That’s it. See her YouTube presentation (here’s the link again: link, thanks to Leon Gordon and Pragati Jain for hosting it) and starting using Fabric.

Cloud Data Warehouse

A Cloud Data Warehouse (Cloud DW for short) is a data warehouse in a public cloud. For example:

• Snowflake (29)
• Amazon Redshift (19)
• Azure Synapse (16)
• Google BigQuery (13)

The numbers in brackets are the number of jobs in UK market for 1 week (both contract and permanent). When searching you need to drop Amazon, Azure, Google and just search for Redshift, Synapse, BigQuery. These numbers shows that Snowflake is the most popular Cloud DW in the UK (Tejas FYI!) with the other 3 trailing behind.

Note: Azure Synapse was previously called SQL DW. It’s Microsoft MPP SQL database engine.

If we build a DW on Amazon RDS or Aurora, does it count as a Cloud DW? Yes it does.
If we build a DW on Azure SQL, does it count as a Cloud DW? Yes it does.
If we build a DW on Databricks (either on AWS, GCP or Azure), does it count as a Cloud DW? Yes.
As long as it is a DW, and it is in a public cloud, it is a Cloud DW.

Back to the “Snowflake is the most popular Cloud DW in UK”, we need to notice that Azure SQL is not included in the above figure. So if you ask which one is more popular: Snowflake or Azure, it would be Azure because the number of DWs built on Azure SQL is far greater than on Azure Synapse. The same with Amazon RDS, the number of DWs built on RDS is far greater than on Redshift. This is because of the costs of Azure SQL and RDS are much lower than Synapse and Redshift.

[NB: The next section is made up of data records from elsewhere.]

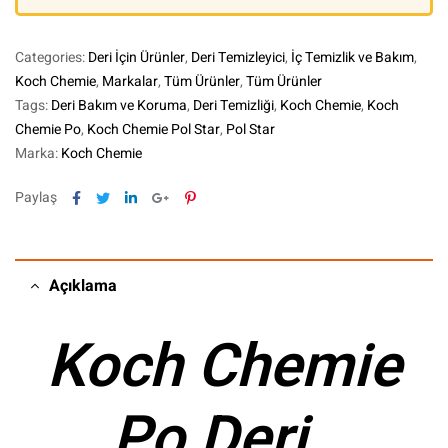
Categories:
Deri İçin Ürünler
,
Deri Temizleyici
,
İç Temizlik ve Bakım
,
Koch Chemie
,
Markalar
,
Tüm Ürünler
,
Tüm Ürünler
Tags:
Deri Bakım ve Koruma
,
Deri Temizliği
,
Koch Chemie
,
Koch
Chemie Po
,
Koch Chemie Pol Star
,
Pol Star
Marka:
Koch Chemie
Facebook
Twitter
Linkedin
Google+
Pinterest
Paylaş
Açıklama
Koch Chemie
Po Deri ,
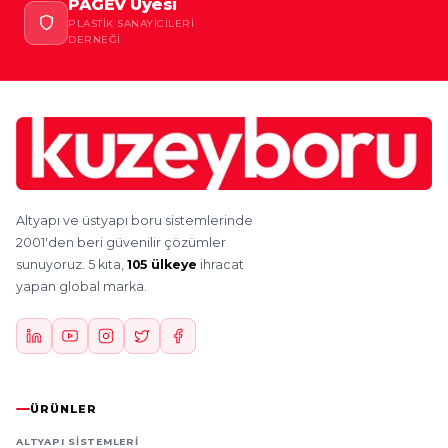
PAGEV Üyesi
PLASTIK SANAYICILERI
DERNEĞI
Altyapı ve üstyapı boru sistemlerinde
2001'den beri güvenilir çözümler
sunuyoruz. 5 kıta,
105 ülkeye
ihracat
yapan global marka.
ÜRÜNLER
ALTYAPI SISTEMLERI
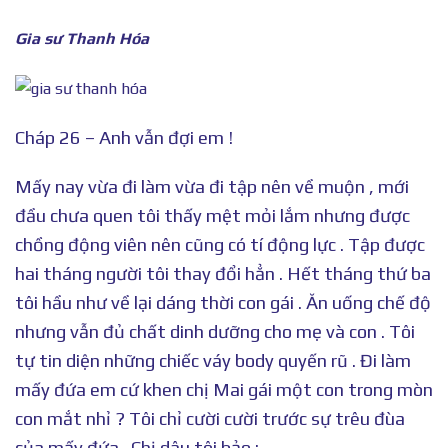
Gia sư Thanh Hóa
Cháp 26 – Anh vẫn đợi em !
Mấy nay vừa đi làm vừa đi tập nên về muộn , mới
đầu chưa quen tôi thấy mệt mỏi lắm nhưng được
chồng động viên nên cũng có tí động lực . Tập được
hai tháng người tôi thay đổi hẳn . Hết tháng thứ ba
tôi hầu như về lại dáng thời con gái . Ăn uống chế độ
nhưng vẫn đủ chất dinh dưỡng cho mẹ và con . Tôi
tự tin diện những chiếc váy body quyến rũ . Đi làm
mấy đứa em cứ khen chị Mai gái một con trong mòn
con mắt nhỉ ? Tôi chỉ cười cười trước sự trêu đùa
của mấy đứa . Chị dâu tôi bảo :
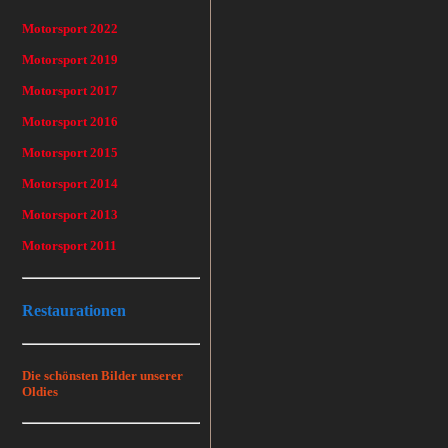
Motorsport 2022
Motorsport 2019
Motorsport 2017
Motorsport 2016
Motorsport 2015
Motorsport 2014
Motorsport 2013
Motorsport 2011
Restaurationen
Die schönsten Bilder unserer
Oldies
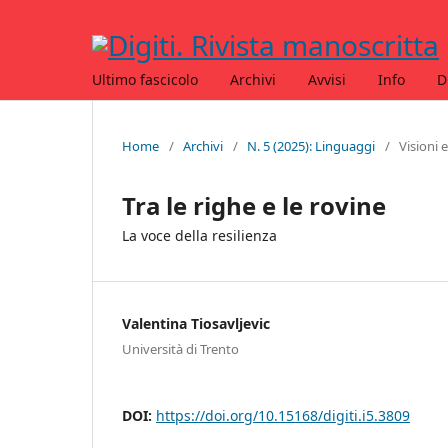
Ultimo fascicolo
Archivi
Avvisi
Info
D
Home
/
Archivi
/
N. 5 (2025): Linguaggi
/
Visioni 
Tra le righe e le rovine
La voce della resilienza
Valentina Tiosavljevic
Università di Trento
DOI:
https://doi.org/10.15168/digiti.i5.3809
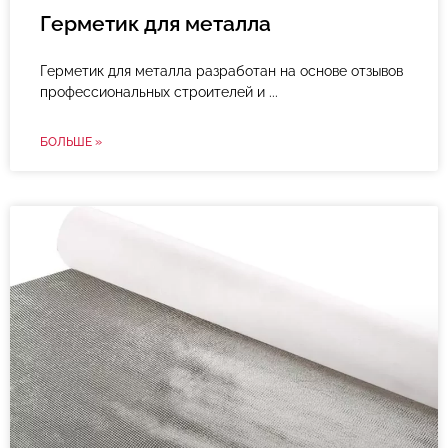
Герметик для металла
Герметик для металла разработан на основе отзывов
профессиональных строителей и
БОЛЬШЕ »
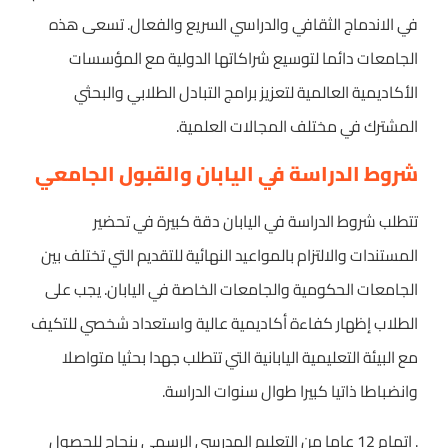
في الاندماج الثقافي والدراسي السريع والفعال. تسعى هذه
الجامعات دائما لتوسيع شراكاتها الدولية مع المؤسسات
الأكاديمية العالمية لتعزيز برامج التبادل الطلابي والبحثي
المشترك في مختلف المجالات العلمية.
شروط الدراسة في اليابان والقبول الجامعي
تتطلب شروط الدراسة في اليابان دقة كبيرة في تحضير
المستندات والالتزام بالمواعيد النهائية للتقديم التي تختلف بين
الجامعات الحكومية والجامعات الخاصة في اليابان. يجب على
الطلاب إظهار كفاءة أكاديمية عالية واستعداد شخصي للتكيف
مع البيئة التعليمية اليابانية التي تتطلب جهدا بحثيا متواصلا
وانضباطا ذاتيا كبيرا طوال سنوات الدراسة.
. إتمام 12 عاما من التعليم المدرسي الرسمي بنجاح للحصول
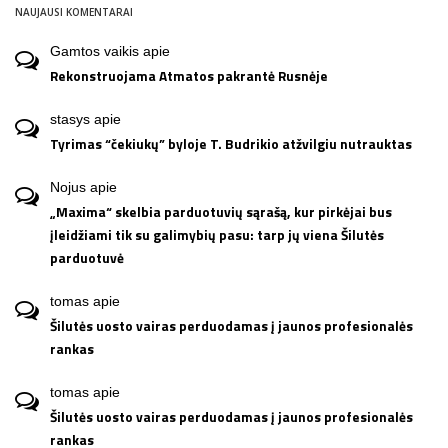
NAUJAUSI KOMENTARAI
Gamtos vaikis
apie
Rekonstruojama Atmatos pakrantė Rusnėje
stasys
apie
Tyrimas “čekiukų” byloje T. Budrikio atžvilgiu nutrauktas
Nojus
apie
„Maxima“ skelbia parduotuvių sąrašą, kur pirkėjai bus
įleidžiami tik su galimybių pasu: tarp jų viena Šilutės
parduotuvė
tomas
apie
Šilutės uosto vairas perduodamas į jaunos profesionalės
rankas
tomas
apie
Šilutės uosto vairas perduodamas į jaunos profesionalės
rankas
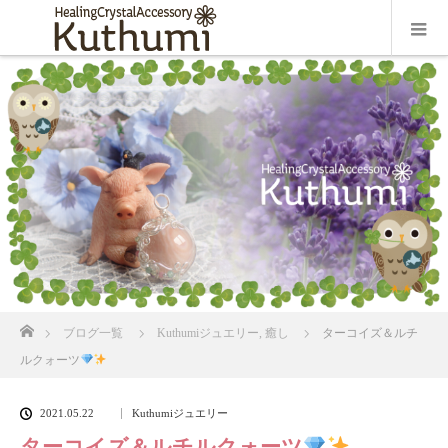
ホーム
ブログ一覧
Kuthumiジュエリー
,
癒し
ターコイズ＆ルチ
ルクォーツ
2021.05.22
Kuthumiジュエリー
ターコイズ＆ルチルクォーツ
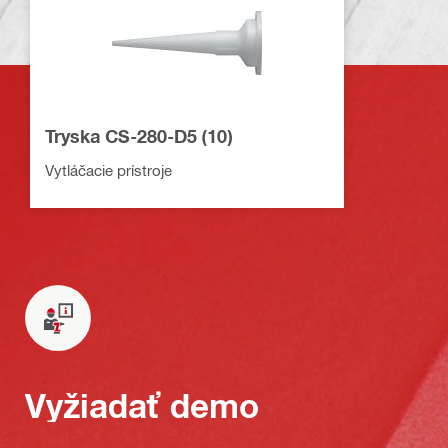
Tryska CS-280-D5 (10)
Vytláčacie prístroje
Vyžiadať demo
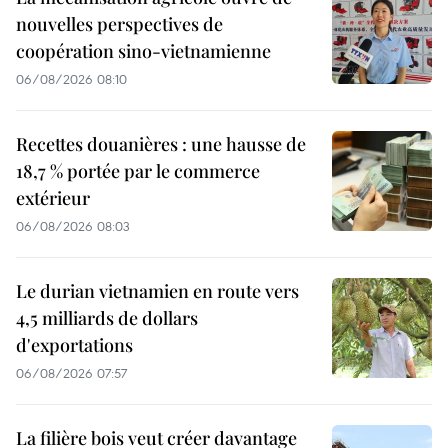
nouvelles perspectives de
coopération sino-vietnamienne
06/08/2026 08:10
Recettes douanières : une hausse de
18,7 % portée par le commerce
extérieur
06/08/2026 08:03
Le durian vietnamien en route vers
4,5 milliards de dollars
d'exportations
06/08/2026 07:57
La filière bois veut créer davantage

So Snowflake is probably not the most popular Cloud DW in UK. Instead, it could be Azure SQL or RDS. Of course we can’t know how many jobs are for Azure DW, because those applications built on Azure SQL can be a DW or not a DW. Ditto with RDS, those applications built on RDS can be a DW or not a DW.

But in terms of “big engine”, yes Snowflake is the most popular platform (with Databricks possibly following closely). Again, note that we don’t know whether the system built on Databricks are data lake or data mart/warehouse or both.

Note that it has to be a DW, not a data lake. So if what you built on Databricks is a data lake, then it’s not a Cloud DW.

WHAT IS A DATA WAREHOUSE?

So what is a data warehouse, what is a data lake and what is a data lakehouse?
You can read about it here:

• Definition of Data Lake and Data Warehouse: link
• What is a Data Lake: link
• What is a Data Lakehouse: link
• Data Warehouse on Data Lake: link
• Modern Data Warehouse: link

Summarising them:
A Data Warehouse is a system that retrieves and consolidates data periodically from source systems into a dimensional or normalised data store. It is queried for reporting, BI or analytics. A data warehouse has a schema and has data integrity.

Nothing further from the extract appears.